Oleh: Syamsuddin Arfah
Rekan saya berprofesi pengusaha kecil pernah diskusi ringan tentang kondisi perekonomian yang dirasakannya sulit pada tahun-tahun ini. Ternyata obrolan tentang ekonomi sulit menjadi topik diskusi saya dengan berbagai pengusaha kecil yang dampaknya di bulan Ramadan, sehingga konsentrasi dan kenikmatan beribadah harus ditukar dengan kerja keras. Bahkan mengabaikan atau mempertaruhkan kesehatan dirinya agar bisa surveive secara ekonomi. Menurut saya, inilah mental healty sebagai pengusaha kecil.
Beralih ke cerita lain, seorang ibu muda di bulan yang berkah ini juga ada menyampaikan curahan hatinya tentang kondisi rumah tangga yang tidak kondusif. Bahkan berimbas pada kehancuran rumah tangganya yang berada di ujung tanduk menuju perceraian. Kisah berbeda ada salah seorang konstituen menghubungi saya untuk mendapatkan kerjaan sebagai pembantu rumah tangga agar bisa menafkahi anaknya juga di bulan yang penuh berkah ini.
Di bulan Ramadan ini pada waktu yang berbeda saya mendengarkan obrolan beberapa guru swasta yang mendiskusikan gaji mereka yang tidak kunjung naik. Padahal sudah mengabdi belasan tahun.
Saat ini juga kita menyaksikan bangsa Indonesia di selimutin kekecewaan. Betapa tidak, ajang Piala Dunia U-20 yang sudah dinanti-nanti, batal. FIFA mencoret nama indonesia sebagai tuan ajang empat tahunan ini hanya dua bulan sebelum digelar.
Saudara-saudaraku yang beriman
Tanpa terasa kita sudah memasuki bahkan melewati sepuluh hari pertama kebersamaan dengan Ramadan. Hampir separuh waktu kita juga sudah berinteraksi dengan bulan yang dikenal dengan Syahrus Shabr. Karena pada bulan ini, umat Islam di latih untuk bersabar.

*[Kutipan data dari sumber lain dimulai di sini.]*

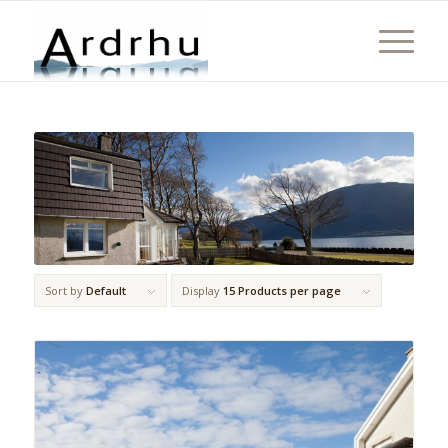
Sort by
Default
Display
15 Products per page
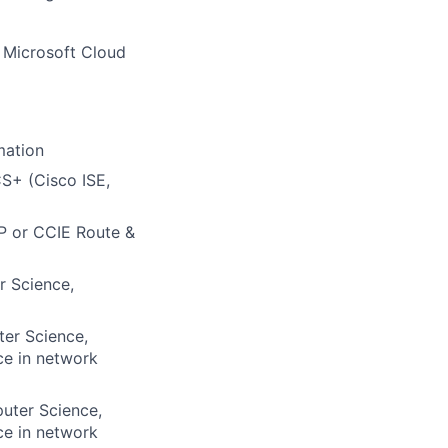
e Microsoft Cloud
mation
S+ (Cisco ISE,
NP or CCIE Route &
r Science,
ter Science,
ce in network
puter Science,
ce in network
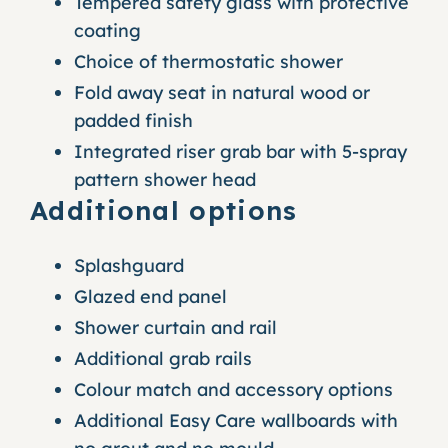
Tempered safety glass with protective
coating
Choice of thermostatic shower
Fold away seat in natural wood or
padded finish
Integrated riser grab bar with 5-spray
pattern shower head
Additional options
Splashguard
Glazed end panel
Shower curtain and rail
Additional grab rails
Colour match and accessory options
Additional Easy Care wallboards with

Menahan lapar adalah latihan bersabar. Menahan dahaga adalah latihan sabar. Menahan untuk tidak marah adalah latihan sabar. Menahan untuk tidak mengumpat adalah latihan kesabaran. Makan dan minum yang bersumberkan dari usaha yang halal serta berhubungan dengan istri yang halal di siang hari menjadi haram, semata-mata hanya tunduk dan patuh mencari ridha-Nya.
Adalah anugrah yang besar ketika seorang hamba menjumpai bulan Ramadan yang penuh berkah ini, karena ia memetik sekian banyak ibrah yang besar jika ia benar-benar memanfaatkan bulan yang agung untuk beribadah kepada Allah dengan sebaik-baiknya.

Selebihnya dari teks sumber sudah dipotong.